@Maikuolan How about adding Browser Integrity Check?
is it possible? so, people cant retrieve data using some basic get contents functions, like
file_get_contents($url);
what do you think about this?
This might help you,
https://github.com/ItayRosen/Browser-Integrity-Check
I also worried about how Google, Bing, Yandex, Facebook will handle it.
@Dibbyo456 Sorry about the delayed reply here. Delay is because I've been looking into this, and I've been finding a few problems with the idea, but I'm not quite ready to write it off yet, because I do still think it's a good idea, and if it can be made to work, it could be useful for users, I think.
Creating a separate issue for this suggestion, to avoid bloating #34 too much.
The example linked to is pretty straightforward, and on the surface, this idea seems like this should be pretty simple and easy to implement. But I think you hit the nail on the head with your original concern about search engines.
Because the browser integrity check (at least, in the manner originally suggested, as well as mostly everything else I've been able to come up with) relies on an intermediary page to be served between the initial request from any particular source and serving the actually requested resource, I think there's a high probability that this will negatively impact PR and search engine listings as a whole. In particular, as the manner originally suggested and most alternatives tend to rely on JavaScript, it's likely that it'll trip up any bots that don't support JavaScript properly or at all, or can't properly handle JavaScript in the manner required, which in the case of spambots, hacktools and so on, is a good thing, but would likely also apply to a number of search engines too, which is obviously a bad thing.
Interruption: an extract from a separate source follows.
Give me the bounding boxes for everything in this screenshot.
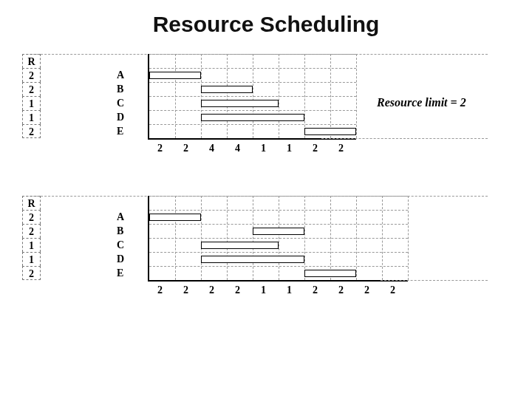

I'd briefly considered maybe just checking all requests against a whitelist prior to serving the browser integrity check, as to not serve it at all for any search engines, good bots and such things. The problem there though is that the number of things we'd want to have on the whitelist is so large - not just by way of search engines, but also by way of other potentially good bots, social networking share bots, previewers, analytics tools, uptime checkers and so on - that I suspect it'd effectively double the workload required for maintaining CIDRAM, potentially be untenable in terms of false positives and the time required to fix them and prevent them, and potentially be better suited as a secondary project, or maybe an entirely separate package or something. Any such whitelist would likely be constantly evolving over time, as new services emerge on the web, old services go offline, brand names change, user agents change and so on, so a simpler solution would probably be preferable, I think.
Anyway, I'll keep this issue open, in case anyone has any suggestions, ideas, etc, that might be helpful in regards to the issue.